== DIRECTIONS FOR THIS TASK ==
Write out the data exactly, keeping every line.

== Stored data entries ==
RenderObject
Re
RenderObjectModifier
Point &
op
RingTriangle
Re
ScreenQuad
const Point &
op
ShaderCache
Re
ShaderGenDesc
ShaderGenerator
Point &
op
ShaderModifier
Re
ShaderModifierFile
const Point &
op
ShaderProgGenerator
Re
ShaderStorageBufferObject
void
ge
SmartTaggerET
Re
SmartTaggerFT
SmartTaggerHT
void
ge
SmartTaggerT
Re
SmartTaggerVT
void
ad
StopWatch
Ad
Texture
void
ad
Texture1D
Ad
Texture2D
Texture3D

== RESULT OF THE TASK ==
RenderObject
Re
RenderObjectModifier
Point &
op
RingTriangle
Re
ScreenQuad
const Point &
op
ShaderCache
Re
ShaderGenDesc
ShaderGenerator
Point &
op
ShaderModifier
Re
ShaderModifierFile
const Point &
op
ShaderProgGenerator
Re
ShaderStorageBufferObject
void
ge
SmartTaggerET
Re
SmartTaggerFT
SmartTaggerHT
void
ge
SmartTaggerT
Re
SmartTaggerVT
void
ad
StopWatch
Ad
Texture
void
ad
Texture1D
Ad
Texture2D
Texture3D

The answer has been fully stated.